Unlike today’s Israeli political environment, when there would be no objections raised to such a plan (here is an example of a recently published Israeli op-ed calling for the complete “liquidation” of the “Arab presence” in Gaza), there were then dissenters inside the Israeli cabinet who suggested expulsion (which is what this policy was) was a terrible idea. They tended to be the more junior cabinet members with lesser portfolios. But at least they did raise objections. None of them however, considered the interests of the Palestinians themselves (not much has changed there either).
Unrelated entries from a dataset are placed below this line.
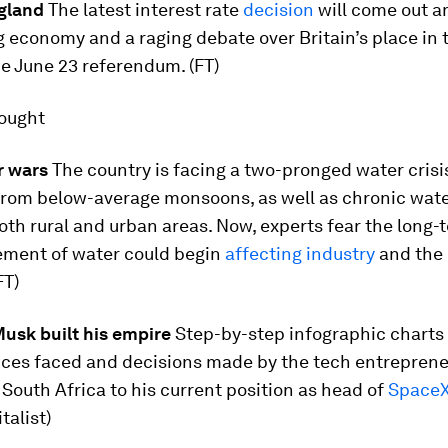
gland
The latest interest rate
decision
will come out a
g economy and a raging debate over Britain’s place in 
e June 23 referendum. (FT)
hought
r wars
The country is facing a two-pronged water crisi
from below-average monsoons, as well as chronic wate
oth rural and urban areas. Now, experts fear the long-
ent of water could begin
affecting industry
and the
FT)
usk built his empire
Step-by-step infographic charts
ces faced and decisions made by the tech entreprene
in South Africa to his current position as head of
SpaceX
talist)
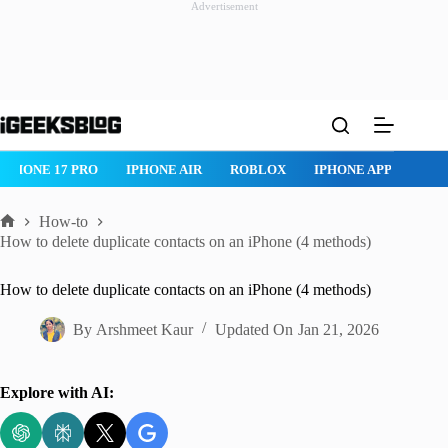
Advertisement
Skip
to
content
IPHONE 17 PRO
IPHONE AIR
ROBLOX
IPHONE APPS
IP
How-to
Home
How to delete duplicate contacts on an iPhone (4 methods)
How to delete duplicate contacts on an iPhone (4 methods)
By
Arshmeet Kaur
Updated On
Jan 21, 2026
Explore with AI:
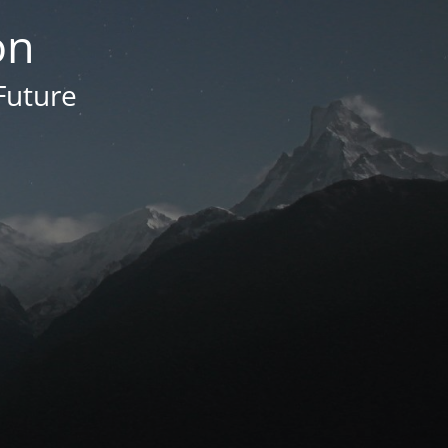
on
Future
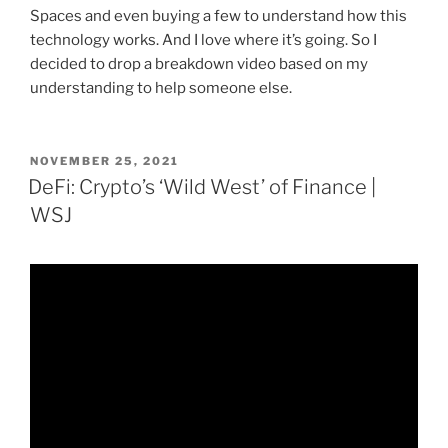
Spaces and even buying a few to understand how this
technology works. And I love where it’s going. So I
decided to drop a breakdown video based on my
understanding to help someone else.
POSTED
NOVEMBER 25, 2021
ON
DeFi: Crypto’s ‘Wild West’ of Finance |
WSJ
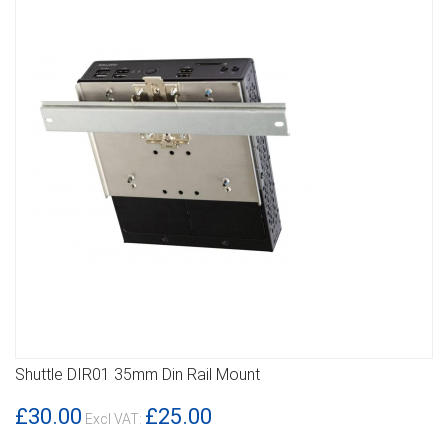
Shuttle DIR01 35mm Din Rail Mount
DETAILS
£30.00
£25.00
Dissent focused on the opposition of the rest of the world to Israeli subjugation of millions of Palestinians; and on the dilution of the Jewish majority in conquering and occupying millions of “Arabs.”
Almost as interesting as the discovery of these disturbing government documents is the motivation of the two researchers who publicized them. Hagai Huberman is the settler correspondent for the hardline right-wing religious publication, HaTzofeh. Miriam Bilig teaches at Ariel University, an institution granted accreditation over the objections of all major Israeli universities, and which received an unprecedented $50-million gift from settler supporter, Sheldon Adelson.
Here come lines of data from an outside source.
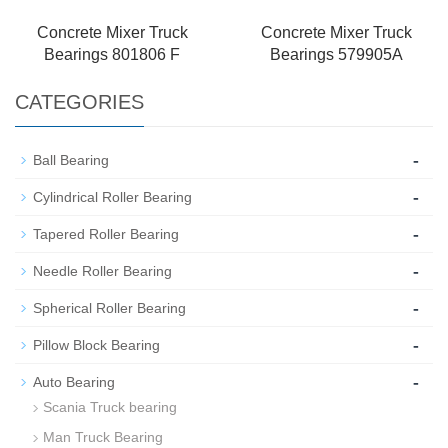
Concrete Mixer Truck
Concrete Mixer Truck
Bearings 801806 F
Bearings 579905A
CATEGORIES
-
Ball Bearing
-
Cylindrical Roller Bearing
-
Tapered Roller Bearing
-
Needle Roller Bearing
-
Spherical Roller Bearing
-
Pillow Block Bearing
-
Auto Bearing
Scania Truck bearing
Man Truck Bearing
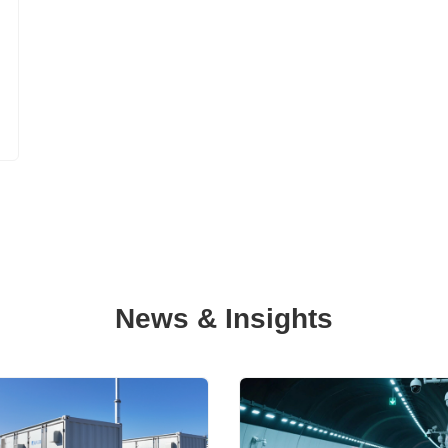
News & Insights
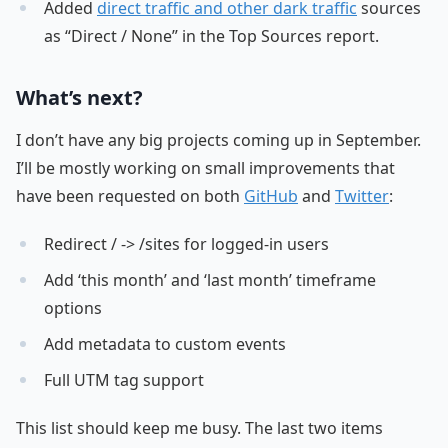
Added
direct traffic and other dark traffic
sources
as “Direct / None” in the Top Sources report.
What’s next?
I don’t have any big projects coming up in September.
I’ll be mostly working on small improvements that
have been requested on both
GitHub
and
Twitter
:
Redirect / -> /sites for logged-in users
Add ‘this month’ and ‘last month’ timeframe
options
Add metadata to custom events
Full UTM tag support
This list should keep me busy. The last two items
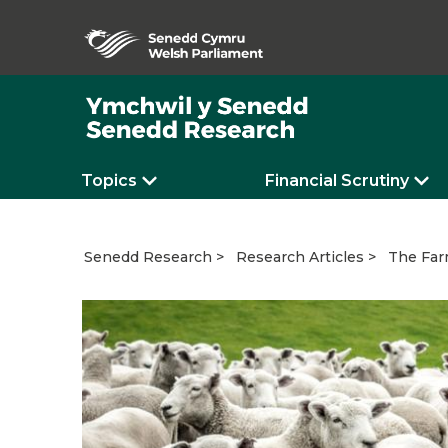
Topics
Financial Scrutiny
The Far
Senedd Research
Research Articles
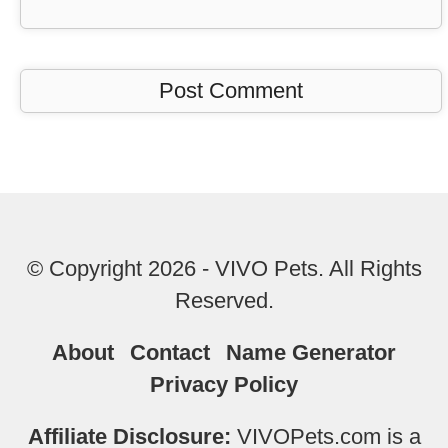
© Copyright 2026 - VIVO Pets. All Rights
Reserved.
About
Contact
Name Generator
Privacy Policy
Affiliate Disclosure:
VIVOPets.com is a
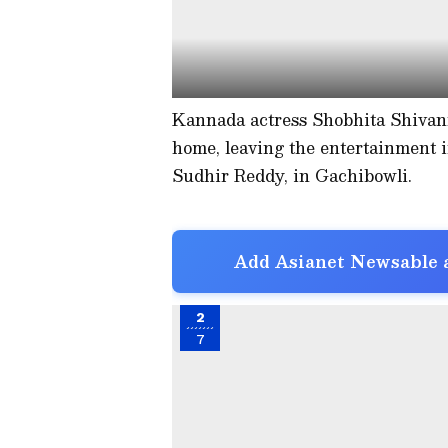
Kannada actress Shobhita Shivan
home, leaving the entertainment i
Sudhir Reddy, in Gachibowli.
Add Asianet Newsable a
2
7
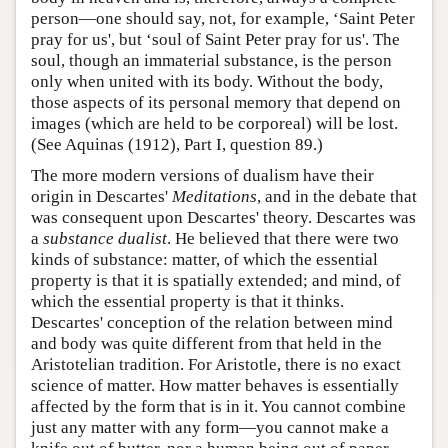
person—one should say, not, for example, ‘Saint Peter
pray for us', but ‘soul of Saint Peter pray for us'. The
soul, though an immaterial substance, is the person
only when united with its body. Without the body,
those aspects of its personal memory that depend on
images (which are held to be corporeal) will be lost.
(See Aquinas (1912), Part I, question 89.)
The more modern versions of dualism have their
origin in Descartes'
Meditations
, and in the debate that
was consequent upon Descartes' theory. Descartes was
a
substance dualist
. He believed that there were two
kinds of substance: matter, of which the essential
property is that it is spatially extended; and mind, of
which the essential property is that it thinks.
Descartes' conception of the relation between mind
and body was quite different from that held in the
Aristotelian tradition. For Aristotle, there is no exact
science of matter. How matter behaves is essentially
affected by the form that is in it. You cannot combine
just any matter with any form—you cannot make a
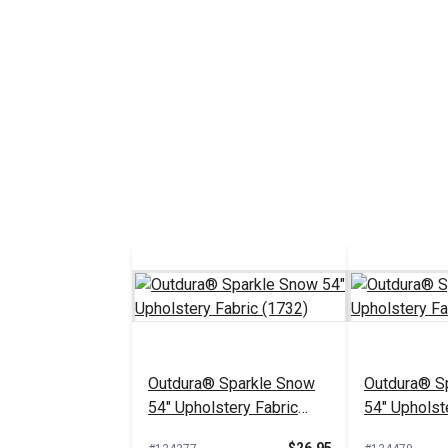
Outdura® Sparkle Snow
Outdura® Sp
54" Upholstery Fabric
54" Upholst
(1732)
(1718)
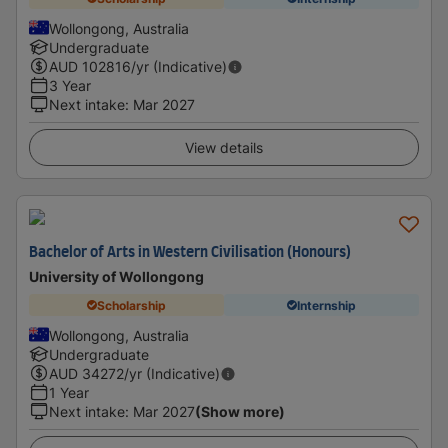
Wollongong, Australia
Undergraduate
AUD
102816
/yr (Indicative)
3 Year
Next intake
:
Mar 2027
View details
Bachelor of Arts in Western Civilisation (Honours)
University of Wollongong
Scholarship
Internship
Wollongong, Australia
Undergraduate
AUD
34272
/yr (Indicative)
1 Year
Next intake
:
Mar 2027
(Show more)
Though I have not read their own explanation of their goals in this research, I can see two reasons: one, and perhaps the most likely, is the desire by settlers to expose the hypocrisy of the Israeli “left” (only settlers and their supporters view the Labor Party as “the left”) in claiming to support a two state solution and peace with Palestinians, when they themselves supported the same policies later (and currently) advocated by the Israeli nationalist right (expulsion, ethnic cleansing, etc).
The second motive could be to revive interest in the Jordanian Option, an approach favored by Israel’s far right which would either expel Palestinians to Jordan; or negotiate an arrangement in which Jordan assumed governance of the areas of the West Bank which would not be annexed to Israel. Decades ago, King Hussein renounced all interest in representing the interests of the Palestinian national movement. He assigned these interests to the PLO itself and offered his blessing to it as the sole legitimate representative of the Palestinian people. Israelis who attempt to revive this hoary old nugget are deluding themselves. They’re attempting to foist the Palestine problem onto yet another Arab leader, just as they’re tried to foist the Palestinian refugee problem onto the Arab states, as the latter created the problem in the first place or has some obligation to resolve it on Israel’s behalf (after all, Israel was responsible for the Nakba, not the Arab states).
No less a figure than Jared Kushner appears to have embraced the Jordanian Option and is considering including it in the “Trump peace plan.” Even mainstream ‘liberal’ think tanks have published ludicrous expositions of the benefits of this approach to resolving the conflict.
The lesson offered here is that every Israeli political stream–left, right and center–from the founding of the State to the present day has offered similar delusional notions for resolving the conflict. Just as Ben Gurion engineered the Nakba, the Labor Party expelled tens of thousands of Palestinians from the West Bank and Gaza after the 1967 War. The idea of ethnic cleansing remains popular in Israeli society. No ruling parties have been willing to make the hard choices and decisions which would meet the Palestinians half-way. These right-wing researchers are right in one thing: Labor is no less guilty than Likud for the present mess Israel finds itself in. Labor offers no better options for finding a way out of it than the Likud.
But the possible goal of reviving the Jordanian Option as a viable one is dead and buried and should remain so. King Abdullah will never agree to it. Palestinians would riot in the streets. Terror attacks against Israeli and Jordanian targets would ensue. It would be a disaster. Full-stop. But Israelis like these have a habit of clinging to these notions as if they were panaceas, when they are poison.